4.    Whilst the court heard there are now different routes into policing and there is no longer a requirement to undertaken a degree. The court heard from a significant number of officers who had undertaken the PCDA. Many of the witnesses told the court of the impact this route into policing had on them at the time, including the levels of stress they incurred.  The PCDA does continue to operate.

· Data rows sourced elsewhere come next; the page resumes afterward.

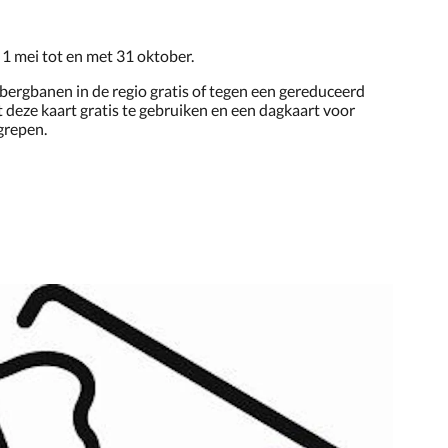
1 mei tot en met 31 oktober.
bergbanen in de regio gratis of tegen een gereduceerd
t deze kaart gratis te gebruiken en een dagkaart voor
grepen.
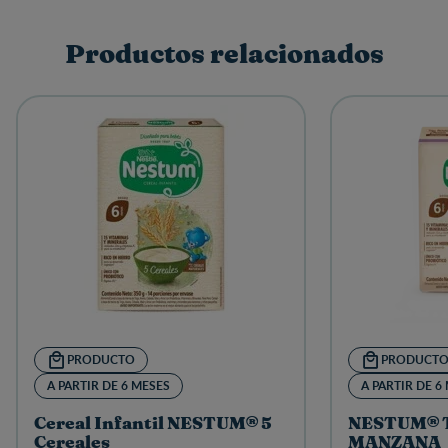
Productos relacionados
PRODUCTO
PRODUCT
A PARTIR DE 6 MESES
A PARTIR DE 6
Cereal Infantil NESTUM® 5
NESTUM® 
Cereales
MANZANA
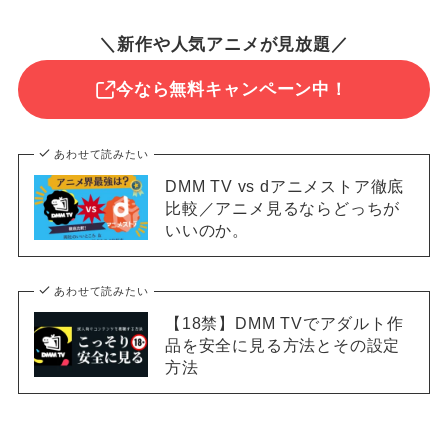
＼新作や人気アニメが見放題／
今なら無料キャンペーン中！
あわせて読みたい
DMM TV vs dアニメストア徹底
比較／アニメ見るならどっちが
いいのか。
あわせて読みたい
【18禁】DMM TVでアダルト作
品を安全に見る方法とその設定
方法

College of Policing and National Police Chiefs Council
 
5.    Ensuring there is a full understanding across Police forces as to the PCDA and the sharing of accurate information with all those involved in the management of student officers so there is clear documented records and understanding as to how a student officer is progressing and whether they are likely to become an efficient constable.  
 
6.    Consideration of the Regulation 13 process for PCDA students and how this works in practice across forces.   
6ACTION SHOULD BE TAKEN
 
In my opinion action should be taken to prevent future deaths and I believe each of you respectively have the power to take such action.
7YOUR RESPONSE
 
You are under a duty to respond to this report within 56 days of the date of this report, namely 12th March 2025. I, the Coroner, may extend the period.
 
Your response must contain details of action taken or proposed to be taken, setting out the timetable for action.  Otherwise you must explain why no action is proposed.
8COPIES and PUBLICATION
 
I have sent a copy of my report to the Chief Coroner and to the following Interested Persons namely:-
 
Family of Anugrah Abraham
National Police Chiefs Council
College of Policing
West Yorkshire Police
Leeds Trinity University
 
I am also under a duty to send the Chief Coroner a copy of your response.
 
The Chief Coroner may publish either or both in a complete or redacted or summary from. He may send a copy of this report to any person who he believes may find it useful or of interest.  You may make representations to me the coroner at the time of your response, about the release or the publication of your response by the Chief Coroner.